Cynthia Moyo, Greenpeace Africa climate and energy campaigner in South Africa, says research has heavily linked coal air pollution to premature annual deaths, caused by respiratory illnesses such as bronchitis and asthma.

“The Major Air Polluters in Africa report of March 2024 indicates that two of the world's largest sulphur dioxide (So2) emission hotspots are found in South Africa, which speaks volumes of how much pollution happens in that area,” she says.

“Experts and environmental campaigners attest to have observed devastating consequences of coal air pollution on human life and the environment at large. Kids and adults are not affected in the same way because the immune system of the kids is vulnerable, that's why you will find that kids in Secunda around those coal mines suffer frequently from bronchitis and asthma, that's why we always call for a phase out of fossil fuels because they are so devastating to the health of people leaving around those areas.”

She added: “At this point it must be known that our stance against the coal mining companies and these fossil fuel giants is not just a resistance movement but it is a fight for our lives, our environment and our health.”

According to IQAiR, an air quality monitor website, as in many African countries, air pollution in Kenya is as a result of burning fossil fuels for lighting and in vehicles for transportation, burning garbage in the open, burning forests and fields and using indoor stoves.
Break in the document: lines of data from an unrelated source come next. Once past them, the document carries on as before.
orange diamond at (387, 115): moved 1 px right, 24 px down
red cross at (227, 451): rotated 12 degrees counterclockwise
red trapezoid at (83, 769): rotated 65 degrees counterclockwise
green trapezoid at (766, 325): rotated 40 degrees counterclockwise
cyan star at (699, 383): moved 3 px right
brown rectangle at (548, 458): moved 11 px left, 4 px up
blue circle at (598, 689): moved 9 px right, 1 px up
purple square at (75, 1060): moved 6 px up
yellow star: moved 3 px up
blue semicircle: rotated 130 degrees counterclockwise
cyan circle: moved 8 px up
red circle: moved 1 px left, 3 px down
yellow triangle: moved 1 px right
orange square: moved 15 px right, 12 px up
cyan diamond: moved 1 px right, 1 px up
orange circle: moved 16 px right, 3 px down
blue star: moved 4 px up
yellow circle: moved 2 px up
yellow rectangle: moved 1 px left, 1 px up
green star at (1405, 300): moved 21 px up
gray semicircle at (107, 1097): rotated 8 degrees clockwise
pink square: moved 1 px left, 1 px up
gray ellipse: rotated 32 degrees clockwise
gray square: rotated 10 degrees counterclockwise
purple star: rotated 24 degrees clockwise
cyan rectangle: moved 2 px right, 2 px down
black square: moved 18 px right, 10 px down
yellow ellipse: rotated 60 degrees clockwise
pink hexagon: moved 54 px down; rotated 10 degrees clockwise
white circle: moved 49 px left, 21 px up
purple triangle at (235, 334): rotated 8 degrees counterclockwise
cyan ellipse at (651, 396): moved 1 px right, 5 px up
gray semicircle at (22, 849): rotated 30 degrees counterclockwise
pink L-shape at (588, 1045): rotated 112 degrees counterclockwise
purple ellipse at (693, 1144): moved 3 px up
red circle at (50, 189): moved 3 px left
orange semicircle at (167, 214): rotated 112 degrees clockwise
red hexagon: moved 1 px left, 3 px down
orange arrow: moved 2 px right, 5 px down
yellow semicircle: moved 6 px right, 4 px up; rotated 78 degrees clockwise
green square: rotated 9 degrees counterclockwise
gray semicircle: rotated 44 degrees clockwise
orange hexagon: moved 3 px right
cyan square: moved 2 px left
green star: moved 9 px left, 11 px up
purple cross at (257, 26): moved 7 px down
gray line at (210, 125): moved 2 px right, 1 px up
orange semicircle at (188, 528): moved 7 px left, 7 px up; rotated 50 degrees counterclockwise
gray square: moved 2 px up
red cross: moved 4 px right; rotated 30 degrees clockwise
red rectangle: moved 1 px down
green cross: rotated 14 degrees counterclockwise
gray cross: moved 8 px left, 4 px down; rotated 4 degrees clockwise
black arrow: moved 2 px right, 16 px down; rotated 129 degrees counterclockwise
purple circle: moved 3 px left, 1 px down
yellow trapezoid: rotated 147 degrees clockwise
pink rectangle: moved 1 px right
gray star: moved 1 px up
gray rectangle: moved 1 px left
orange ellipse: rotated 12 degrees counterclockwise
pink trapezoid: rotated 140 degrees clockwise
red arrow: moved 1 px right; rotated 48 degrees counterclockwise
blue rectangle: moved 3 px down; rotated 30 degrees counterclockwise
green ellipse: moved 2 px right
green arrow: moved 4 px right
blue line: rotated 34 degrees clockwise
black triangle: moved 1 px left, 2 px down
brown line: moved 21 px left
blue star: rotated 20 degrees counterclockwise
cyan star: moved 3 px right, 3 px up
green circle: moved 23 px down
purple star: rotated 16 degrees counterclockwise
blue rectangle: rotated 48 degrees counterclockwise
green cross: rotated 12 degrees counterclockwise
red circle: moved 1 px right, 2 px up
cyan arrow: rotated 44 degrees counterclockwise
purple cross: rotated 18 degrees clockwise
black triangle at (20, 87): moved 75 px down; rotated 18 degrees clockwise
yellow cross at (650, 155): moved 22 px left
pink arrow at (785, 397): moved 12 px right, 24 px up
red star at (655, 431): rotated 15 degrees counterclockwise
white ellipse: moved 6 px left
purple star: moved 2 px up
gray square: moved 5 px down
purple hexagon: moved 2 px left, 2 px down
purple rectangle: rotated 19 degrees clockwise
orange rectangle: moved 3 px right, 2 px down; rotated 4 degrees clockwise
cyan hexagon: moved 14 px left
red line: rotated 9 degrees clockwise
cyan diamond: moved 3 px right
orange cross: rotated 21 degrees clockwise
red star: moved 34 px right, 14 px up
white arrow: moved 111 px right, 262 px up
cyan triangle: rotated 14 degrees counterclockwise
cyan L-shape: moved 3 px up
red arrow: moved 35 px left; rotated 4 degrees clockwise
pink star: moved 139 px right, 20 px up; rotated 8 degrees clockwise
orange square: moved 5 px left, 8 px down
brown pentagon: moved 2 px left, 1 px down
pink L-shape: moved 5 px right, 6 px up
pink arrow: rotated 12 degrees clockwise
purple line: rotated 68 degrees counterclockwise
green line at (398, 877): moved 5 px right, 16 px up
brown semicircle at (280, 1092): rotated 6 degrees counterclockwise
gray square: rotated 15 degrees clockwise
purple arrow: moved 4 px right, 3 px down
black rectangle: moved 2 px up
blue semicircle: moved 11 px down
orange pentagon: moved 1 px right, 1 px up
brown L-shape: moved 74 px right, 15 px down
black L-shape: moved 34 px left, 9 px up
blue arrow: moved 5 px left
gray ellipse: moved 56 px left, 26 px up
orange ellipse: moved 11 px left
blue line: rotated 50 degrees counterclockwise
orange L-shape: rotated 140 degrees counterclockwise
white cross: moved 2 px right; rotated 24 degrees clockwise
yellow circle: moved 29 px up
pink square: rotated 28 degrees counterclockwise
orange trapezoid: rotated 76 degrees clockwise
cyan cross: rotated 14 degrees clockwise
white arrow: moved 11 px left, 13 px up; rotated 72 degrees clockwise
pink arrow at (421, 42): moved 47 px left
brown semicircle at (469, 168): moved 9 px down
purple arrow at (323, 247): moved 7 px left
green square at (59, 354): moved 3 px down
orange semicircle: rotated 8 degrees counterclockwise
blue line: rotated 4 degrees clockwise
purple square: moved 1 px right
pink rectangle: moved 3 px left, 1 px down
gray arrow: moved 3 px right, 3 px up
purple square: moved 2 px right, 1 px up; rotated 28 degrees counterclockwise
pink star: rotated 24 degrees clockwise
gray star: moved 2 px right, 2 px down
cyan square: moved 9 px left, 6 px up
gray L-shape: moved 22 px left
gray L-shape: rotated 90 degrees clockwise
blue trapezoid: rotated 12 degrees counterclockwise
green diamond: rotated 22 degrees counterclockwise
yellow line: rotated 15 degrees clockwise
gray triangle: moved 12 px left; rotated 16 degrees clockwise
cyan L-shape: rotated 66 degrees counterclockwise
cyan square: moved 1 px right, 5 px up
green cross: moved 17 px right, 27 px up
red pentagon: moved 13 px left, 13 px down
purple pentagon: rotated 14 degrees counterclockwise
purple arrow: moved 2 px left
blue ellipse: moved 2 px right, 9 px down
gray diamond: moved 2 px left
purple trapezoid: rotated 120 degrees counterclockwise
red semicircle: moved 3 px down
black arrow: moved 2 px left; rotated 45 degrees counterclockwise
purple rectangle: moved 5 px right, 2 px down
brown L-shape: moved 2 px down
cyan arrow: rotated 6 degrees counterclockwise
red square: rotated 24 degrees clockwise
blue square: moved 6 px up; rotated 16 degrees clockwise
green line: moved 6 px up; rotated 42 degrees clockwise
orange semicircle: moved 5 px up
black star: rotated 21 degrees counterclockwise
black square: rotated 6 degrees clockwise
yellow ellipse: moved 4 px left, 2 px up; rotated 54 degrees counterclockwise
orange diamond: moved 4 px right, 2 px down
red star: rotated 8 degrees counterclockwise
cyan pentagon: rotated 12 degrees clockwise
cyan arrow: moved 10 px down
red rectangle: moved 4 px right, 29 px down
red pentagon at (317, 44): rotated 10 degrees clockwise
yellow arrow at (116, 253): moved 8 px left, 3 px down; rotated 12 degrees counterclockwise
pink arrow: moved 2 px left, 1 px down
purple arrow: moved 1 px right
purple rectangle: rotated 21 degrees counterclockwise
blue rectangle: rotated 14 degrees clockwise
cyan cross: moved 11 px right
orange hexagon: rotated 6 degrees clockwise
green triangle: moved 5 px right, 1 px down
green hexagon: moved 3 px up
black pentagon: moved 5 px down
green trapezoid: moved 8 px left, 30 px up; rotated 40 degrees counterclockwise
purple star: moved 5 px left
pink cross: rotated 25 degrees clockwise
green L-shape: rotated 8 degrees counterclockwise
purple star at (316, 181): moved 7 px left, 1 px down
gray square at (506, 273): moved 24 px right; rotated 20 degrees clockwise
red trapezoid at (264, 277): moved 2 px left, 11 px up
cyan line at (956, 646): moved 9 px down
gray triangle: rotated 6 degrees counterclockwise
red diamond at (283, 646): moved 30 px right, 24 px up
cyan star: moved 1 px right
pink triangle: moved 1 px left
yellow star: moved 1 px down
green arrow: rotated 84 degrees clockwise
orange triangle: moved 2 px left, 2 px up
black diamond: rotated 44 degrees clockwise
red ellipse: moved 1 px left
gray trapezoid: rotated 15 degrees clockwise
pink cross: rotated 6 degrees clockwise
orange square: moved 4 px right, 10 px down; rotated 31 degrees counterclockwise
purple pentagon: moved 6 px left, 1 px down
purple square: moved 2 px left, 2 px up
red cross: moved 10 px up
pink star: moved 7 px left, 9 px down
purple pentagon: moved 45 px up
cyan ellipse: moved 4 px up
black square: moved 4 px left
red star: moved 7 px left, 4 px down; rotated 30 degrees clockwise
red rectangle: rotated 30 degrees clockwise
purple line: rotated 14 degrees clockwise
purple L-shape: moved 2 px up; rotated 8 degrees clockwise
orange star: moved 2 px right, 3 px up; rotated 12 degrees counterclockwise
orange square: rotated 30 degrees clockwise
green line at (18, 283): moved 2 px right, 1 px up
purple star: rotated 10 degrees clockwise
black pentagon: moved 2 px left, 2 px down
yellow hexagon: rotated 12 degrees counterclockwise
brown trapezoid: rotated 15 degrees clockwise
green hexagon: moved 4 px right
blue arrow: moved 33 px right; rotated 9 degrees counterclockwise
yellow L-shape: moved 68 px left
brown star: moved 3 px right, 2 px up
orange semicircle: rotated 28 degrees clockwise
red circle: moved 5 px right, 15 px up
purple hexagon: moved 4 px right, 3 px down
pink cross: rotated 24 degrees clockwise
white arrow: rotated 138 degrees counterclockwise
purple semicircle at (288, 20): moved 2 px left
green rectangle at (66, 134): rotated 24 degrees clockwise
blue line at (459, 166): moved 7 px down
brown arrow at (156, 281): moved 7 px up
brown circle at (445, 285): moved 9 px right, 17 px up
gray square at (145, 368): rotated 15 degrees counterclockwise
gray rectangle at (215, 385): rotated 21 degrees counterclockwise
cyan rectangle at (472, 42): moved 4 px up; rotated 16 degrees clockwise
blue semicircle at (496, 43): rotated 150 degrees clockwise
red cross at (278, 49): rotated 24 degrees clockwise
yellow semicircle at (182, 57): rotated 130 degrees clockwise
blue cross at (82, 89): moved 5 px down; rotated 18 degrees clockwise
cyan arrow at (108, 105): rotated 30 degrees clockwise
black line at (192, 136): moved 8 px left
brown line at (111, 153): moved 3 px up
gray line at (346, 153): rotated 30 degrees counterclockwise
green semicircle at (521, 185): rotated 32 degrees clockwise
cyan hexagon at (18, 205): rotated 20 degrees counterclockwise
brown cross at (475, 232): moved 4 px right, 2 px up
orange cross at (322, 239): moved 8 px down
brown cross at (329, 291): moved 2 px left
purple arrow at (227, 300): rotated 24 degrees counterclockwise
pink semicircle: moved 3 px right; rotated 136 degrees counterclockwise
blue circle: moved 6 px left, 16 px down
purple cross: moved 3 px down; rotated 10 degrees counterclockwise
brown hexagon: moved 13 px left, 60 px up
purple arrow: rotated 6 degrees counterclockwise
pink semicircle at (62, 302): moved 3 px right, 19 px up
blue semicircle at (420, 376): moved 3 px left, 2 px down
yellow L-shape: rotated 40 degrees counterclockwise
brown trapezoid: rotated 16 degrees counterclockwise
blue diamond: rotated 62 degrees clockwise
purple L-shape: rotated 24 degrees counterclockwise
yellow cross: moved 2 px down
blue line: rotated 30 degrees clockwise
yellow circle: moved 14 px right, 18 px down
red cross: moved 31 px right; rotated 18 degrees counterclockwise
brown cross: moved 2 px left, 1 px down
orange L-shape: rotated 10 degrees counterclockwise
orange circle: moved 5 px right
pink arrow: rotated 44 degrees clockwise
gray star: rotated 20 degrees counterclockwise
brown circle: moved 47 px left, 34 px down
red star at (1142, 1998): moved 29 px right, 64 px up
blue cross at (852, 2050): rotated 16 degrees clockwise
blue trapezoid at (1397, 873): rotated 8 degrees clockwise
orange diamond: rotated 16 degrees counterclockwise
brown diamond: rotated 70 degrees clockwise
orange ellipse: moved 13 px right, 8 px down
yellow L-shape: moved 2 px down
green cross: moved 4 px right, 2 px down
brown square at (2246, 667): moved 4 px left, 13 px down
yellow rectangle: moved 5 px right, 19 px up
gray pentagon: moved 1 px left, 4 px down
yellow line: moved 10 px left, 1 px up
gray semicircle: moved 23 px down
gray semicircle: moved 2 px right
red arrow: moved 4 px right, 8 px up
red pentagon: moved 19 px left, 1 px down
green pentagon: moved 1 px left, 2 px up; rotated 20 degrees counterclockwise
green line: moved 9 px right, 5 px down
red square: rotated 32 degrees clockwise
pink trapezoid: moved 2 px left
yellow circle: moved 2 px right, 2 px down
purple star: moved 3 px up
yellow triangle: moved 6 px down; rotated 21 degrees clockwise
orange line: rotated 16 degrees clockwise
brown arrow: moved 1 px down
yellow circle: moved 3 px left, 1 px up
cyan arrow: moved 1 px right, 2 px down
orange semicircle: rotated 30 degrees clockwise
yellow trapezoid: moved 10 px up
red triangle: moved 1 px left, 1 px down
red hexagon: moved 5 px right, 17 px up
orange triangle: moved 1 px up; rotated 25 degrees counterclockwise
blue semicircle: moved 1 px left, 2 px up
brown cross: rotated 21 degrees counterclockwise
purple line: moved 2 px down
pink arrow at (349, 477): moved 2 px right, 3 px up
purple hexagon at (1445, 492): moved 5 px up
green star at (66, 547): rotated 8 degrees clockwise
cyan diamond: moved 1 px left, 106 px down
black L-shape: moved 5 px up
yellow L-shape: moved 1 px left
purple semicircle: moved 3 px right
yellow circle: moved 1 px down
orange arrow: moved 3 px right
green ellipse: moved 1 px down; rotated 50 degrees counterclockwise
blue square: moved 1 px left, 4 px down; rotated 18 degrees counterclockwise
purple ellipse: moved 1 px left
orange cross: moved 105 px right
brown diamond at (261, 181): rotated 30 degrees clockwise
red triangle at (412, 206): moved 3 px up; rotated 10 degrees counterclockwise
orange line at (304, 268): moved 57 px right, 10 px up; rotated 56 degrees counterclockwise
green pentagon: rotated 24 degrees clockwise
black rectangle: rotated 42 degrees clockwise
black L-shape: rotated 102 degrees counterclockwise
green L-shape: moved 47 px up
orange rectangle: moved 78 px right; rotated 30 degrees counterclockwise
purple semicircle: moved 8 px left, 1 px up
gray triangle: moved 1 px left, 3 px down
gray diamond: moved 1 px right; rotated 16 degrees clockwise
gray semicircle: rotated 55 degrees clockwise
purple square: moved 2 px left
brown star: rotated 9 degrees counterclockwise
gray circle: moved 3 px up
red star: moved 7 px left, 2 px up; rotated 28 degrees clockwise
In 2023, WHO estimated that approximately 19,000 people die each year in Kenya due to air pollution, with UNEP citing 70% pollution in Nairobi.

The report also indicated that in Nairobi, Kenya’s capital, 9 out 10 people are exposed to air pollution beyond the global health standards, and that the trend reduces life expectancy hence need for urgent action to have a healthy population.

A report of March 2024 dubbed ‘Major Air Polluters in Africa Unmasked’ by Greenpeace that investigated significant human sources of air pollution across Africa, focused on major industrial and economic sectors, including the fossil fuel industry.

The major finding of the report was that air pollution is responsible for 6.7 million deaths in Africa every year.